### EXERCISE GOAL
Go through the records below and copy out every line holding "Products".

━━━ SOURCE DATA ━━━

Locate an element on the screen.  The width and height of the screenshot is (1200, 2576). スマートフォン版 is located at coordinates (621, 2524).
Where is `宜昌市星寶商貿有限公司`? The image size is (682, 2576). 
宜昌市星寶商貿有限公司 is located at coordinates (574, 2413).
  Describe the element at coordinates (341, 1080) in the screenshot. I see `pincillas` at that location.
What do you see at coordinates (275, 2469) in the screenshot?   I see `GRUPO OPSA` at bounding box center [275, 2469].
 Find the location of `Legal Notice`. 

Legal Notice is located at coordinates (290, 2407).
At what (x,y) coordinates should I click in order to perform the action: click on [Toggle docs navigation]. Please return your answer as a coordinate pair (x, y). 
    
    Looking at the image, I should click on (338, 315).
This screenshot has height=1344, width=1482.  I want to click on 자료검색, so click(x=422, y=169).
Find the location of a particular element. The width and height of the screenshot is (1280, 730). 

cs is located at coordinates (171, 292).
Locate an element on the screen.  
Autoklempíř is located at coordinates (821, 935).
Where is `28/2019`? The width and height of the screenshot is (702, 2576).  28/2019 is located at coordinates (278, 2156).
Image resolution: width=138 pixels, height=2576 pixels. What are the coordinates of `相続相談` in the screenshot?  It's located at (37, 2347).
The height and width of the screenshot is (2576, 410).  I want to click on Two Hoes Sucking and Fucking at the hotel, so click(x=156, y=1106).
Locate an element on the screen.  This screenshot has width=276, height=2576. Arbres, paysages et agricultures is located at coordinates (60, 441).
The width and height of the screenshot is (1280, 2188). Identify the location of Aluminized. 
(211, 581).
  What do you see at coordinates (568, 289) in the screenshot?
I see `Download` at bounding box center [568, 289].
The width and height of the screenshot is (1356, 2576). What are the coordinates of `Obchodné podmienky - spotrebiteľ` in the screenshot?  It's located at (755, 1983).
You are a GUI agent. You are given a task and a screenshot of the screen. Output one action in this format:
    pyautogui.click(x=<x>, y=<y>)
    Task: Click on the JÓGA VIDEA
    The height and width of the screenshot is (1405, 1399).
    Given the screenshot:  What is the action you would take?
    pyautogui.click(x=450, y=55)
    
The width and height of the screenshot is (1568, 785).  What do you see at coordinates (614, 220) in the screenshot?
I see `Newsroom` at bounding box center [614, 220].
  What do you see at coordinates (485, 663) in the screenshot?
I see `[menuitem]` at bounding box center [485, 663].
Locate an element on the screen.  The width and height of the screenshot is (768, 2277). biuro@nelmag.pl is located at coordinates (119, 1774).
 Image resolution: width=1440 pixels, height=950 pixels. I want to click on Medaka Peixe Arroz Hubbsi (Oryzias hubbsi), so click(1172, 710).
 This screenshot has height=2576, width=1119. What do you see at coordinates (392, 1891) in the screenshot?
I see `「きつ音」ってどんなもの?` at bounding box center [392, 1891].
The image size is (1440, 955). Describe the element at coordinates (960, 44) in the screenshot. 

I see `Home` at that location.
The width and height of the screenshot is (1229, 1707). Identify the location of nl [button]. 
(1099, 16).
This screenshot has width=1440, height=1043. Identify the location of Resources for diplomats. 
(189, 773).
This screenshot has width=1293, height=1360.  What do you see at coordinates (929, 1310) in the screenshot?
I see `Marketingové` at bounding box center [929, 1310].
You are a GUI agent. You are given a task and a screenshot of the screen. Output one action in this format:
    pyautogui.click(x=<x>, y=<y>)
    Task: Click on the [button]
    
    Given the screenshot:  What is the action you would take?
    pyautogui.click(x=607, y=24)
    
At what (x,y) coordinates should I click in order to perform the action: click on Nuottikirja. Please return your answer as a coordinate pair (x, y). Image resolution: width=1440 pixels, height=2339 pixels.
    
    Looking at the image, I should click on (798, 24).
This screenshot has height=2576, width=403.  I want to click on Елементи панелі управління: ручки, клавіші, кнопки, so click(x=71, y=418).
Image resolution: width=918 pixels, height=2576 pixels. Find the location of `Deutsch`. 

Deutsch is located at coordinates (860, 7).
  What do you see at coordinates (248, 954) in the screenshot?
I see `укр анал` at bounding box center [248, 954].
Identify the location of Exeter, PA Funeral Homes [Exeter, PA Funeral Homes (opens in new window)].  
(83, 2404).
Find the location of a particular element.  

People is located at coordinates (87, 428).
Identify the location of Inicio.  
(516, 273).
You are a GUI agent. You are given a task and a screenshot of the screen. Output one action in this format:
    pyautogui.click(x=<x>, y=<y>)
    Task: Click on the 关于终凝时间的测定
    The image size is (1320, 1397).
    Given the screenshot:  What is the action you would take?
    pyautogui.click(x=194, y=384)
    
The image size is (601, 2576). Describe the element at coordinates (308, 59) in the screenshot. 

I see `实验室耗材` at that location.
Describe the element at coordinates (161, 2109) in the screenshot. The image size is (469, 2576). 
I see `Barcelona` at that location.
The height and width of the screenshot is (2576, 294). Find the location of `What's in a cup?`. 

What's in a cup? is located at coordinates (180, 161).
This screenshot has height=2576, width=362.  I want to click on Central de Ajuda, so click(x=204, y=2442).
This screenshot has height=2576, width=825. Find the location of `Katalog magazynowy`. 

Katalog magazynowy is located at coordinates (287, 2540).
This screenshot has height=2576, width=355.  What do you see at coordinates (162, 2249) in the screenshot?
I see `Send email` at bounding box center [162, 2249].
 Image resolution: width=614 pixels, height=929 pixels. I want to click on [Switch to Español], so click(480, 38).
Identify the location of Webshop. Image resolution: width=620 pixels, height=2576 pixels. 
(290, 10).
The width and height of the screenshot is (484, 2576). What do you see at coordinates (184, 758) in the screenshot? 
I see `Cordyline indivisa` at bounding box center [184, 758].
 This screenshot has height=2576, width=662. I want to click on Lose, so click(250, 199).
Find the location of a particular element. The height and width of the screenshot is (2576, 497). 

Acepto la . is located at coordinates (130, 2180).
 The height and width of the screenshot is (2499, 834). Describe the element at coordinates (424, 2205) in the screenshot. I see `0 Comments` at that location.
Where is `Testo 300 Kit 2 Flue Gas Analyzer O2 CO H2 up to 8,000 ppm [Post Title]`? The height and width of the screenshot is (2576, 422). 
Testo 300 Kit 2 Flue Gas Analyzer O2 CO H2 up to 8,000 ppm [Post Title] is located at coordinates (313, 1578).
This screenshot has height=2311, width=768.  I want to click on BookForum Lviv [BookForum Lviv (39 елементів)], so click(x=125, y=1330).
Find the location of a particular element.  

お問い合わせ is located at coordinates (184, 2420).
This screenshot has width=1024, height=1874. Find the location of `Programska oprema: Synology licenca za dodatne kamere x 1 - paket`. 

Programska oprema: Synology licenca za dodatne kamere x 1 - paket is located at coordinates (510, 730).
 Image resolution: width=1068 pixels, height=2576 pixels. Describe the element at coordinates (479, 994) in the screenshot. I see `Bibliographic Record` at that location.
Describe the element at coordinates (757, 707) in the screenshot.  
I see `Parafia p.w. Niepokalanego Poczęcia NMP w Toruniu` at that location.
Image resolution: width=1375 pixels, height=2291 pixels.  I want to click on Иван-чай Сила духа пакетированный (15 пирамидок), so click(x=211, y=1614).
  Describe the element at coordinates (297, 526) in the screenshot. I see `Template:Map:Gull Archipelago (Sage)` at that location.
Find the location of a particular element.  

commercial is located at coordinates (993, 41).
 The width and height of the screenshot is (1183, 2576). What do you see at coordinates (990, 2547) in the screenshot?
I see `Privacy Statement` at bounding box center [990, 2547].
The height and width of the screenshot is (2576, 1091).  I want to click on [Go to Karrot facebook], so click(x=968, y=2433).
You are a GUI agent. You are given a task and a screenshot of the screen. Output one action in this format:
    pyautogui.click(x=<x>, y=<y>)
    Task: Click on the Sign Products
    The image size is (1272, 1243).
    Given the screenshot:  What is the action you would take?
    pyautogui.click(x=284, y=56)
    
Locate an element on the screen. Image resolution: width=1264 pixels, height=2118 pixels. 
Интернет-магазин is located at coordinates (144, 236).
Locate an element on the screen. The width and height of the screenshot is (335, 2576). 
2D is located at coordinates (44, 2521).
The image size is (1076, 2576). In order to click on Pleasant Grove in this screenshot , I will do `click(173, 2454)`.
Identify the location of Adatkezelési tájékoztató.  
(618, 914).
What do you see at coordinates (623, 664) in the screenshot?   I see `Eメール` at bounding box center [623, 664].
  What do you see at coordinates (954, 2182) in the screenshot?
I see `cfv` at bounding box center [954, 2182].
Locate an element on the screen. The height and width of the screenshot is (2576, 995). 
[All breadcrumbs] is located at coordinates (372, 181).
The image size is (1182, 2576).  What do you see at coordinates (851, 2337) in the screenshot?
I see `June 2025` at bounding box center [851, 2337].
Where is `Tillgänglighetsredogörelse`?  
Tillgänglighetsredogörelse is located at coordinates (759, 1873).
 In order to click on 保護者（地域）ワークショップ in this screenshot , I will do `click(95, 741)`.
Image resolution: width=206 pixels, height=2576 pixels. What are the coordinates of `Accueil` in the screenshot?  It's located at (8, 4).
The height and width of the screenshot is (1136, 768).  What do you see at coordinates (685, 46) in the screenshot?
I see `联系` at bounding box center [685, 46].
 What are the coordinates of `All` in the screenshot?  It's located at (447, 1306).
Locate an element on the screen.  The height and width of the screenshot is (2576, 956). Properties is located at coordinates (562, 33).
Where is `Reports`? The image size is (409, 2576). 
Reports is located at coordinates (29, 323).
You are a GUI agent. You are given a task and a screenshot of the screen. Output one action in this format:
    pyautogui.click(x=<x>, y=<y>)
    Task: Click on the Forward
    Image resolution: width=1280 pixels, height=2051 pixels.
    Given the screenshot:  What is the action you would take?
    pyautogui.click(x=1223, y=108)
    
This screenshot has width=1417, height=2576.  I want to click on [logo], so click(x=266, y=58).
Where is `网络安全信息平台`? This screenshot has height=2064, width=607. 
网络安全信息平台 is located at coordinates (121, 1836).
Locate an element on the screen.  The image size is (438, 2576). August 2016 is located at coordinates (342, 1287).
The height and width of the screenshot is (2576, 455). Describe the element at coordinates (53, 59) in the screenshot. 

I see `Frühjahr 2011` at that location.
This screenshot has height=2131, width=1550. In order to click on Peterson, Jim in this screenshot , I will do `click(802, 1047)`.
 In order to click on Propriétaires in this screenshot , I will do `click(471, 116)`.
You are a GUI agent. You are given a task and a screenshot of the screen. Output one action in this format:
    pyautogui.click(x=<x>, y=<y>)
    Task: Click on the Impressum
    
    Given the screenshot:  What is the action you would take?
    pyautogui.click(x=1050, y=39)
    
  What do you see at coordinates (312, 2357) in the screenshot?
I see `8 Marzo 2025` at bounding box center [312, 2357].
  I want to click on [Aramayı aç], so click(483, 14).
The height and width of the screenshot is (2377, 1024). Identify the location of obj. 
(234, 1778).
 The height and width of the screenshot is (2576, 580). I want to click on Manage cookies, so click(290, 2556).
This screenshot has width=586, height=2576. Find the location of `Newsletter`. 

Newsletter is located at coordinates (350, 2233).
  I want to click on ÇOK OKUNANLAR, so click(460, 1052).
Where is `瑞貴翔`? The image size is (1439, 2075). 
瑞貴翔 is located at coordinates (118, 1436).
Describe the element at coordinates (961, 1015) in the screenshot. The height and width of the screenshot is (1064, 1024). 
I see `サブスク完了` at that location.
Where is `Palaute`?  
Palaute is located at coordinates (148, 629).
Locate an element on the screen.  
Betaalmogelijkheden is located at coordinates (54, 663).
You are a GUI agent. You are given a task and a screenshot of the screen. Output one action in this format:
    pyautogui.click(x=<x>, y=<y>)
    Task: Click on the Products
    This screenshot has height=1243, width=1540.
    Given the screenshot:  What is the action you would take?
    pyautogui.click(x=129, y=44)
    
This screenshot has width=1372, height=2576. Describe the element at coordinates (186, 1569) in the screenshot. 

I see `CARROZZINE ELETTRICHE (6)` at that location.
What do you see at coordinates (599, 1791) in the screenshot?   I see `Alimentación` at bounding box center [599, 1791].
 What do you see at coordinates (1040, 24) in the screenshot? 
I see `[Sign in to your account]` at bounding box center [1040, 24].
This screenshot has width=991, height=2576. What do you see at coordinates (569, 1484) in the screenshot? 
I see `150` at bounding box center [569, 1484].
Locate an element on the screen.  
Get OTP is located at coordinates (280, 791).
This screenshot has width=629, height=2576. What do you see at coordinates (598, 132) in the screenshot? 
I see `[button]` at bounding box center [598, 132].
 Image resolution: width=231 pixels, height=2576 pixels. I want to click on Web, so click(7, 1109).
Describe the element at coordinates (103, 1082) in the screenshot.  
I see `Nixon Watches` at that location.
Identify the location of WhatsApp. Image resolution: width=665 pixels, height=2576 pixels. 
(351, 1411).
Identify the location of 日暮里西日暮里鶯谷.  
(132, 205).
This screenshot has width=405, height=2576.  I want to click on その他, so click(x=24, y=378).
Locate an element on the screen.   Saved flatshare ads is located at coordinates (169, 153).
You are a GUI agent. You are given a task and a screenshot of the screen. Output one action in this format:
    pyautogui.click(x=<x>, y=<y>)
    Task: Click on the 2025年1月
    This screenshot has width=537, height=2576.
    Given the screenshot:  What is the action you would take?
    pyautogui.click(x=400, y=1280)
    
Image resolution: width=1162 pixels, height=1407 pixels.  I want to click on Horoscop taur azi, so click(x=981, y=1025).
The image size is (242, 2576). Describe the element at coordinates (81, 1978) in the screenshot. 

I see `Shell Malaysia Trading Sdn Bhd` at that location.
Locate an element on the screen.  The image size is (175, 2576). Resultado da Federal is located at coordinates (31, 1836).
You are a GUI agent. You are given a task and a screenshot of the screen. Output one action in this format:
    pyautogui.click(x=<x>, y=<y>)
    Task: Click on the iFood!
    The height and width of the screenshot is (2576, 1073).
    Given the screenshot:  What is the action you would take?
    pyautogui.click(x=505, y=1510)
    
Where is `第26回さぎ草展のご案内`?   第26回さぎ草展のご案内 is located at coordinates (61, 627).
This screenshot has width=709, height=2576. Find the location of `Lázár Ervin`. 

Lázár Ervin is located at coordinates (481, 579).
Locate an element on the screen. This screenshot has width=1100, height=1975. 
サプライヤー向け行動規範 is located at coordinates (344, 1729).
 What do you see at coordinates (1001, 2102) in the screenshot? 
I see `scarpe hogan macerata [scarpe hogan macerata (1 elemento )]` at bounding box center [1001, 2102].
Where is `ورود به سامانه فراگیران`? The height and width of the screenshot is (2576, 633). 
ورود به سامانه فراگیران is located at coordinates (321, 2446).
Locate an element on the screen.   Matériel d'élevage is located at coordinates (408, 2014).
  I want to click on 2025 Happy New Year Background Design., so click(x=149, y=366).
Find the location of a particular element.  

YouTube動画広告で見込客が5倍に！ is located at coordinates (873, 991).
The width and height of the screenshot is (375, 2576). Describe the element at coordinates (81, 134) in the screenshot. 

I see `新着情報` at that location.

━━━

### TASK RESULT
    Task: Click on the Sign Products
    Task: Click on the Products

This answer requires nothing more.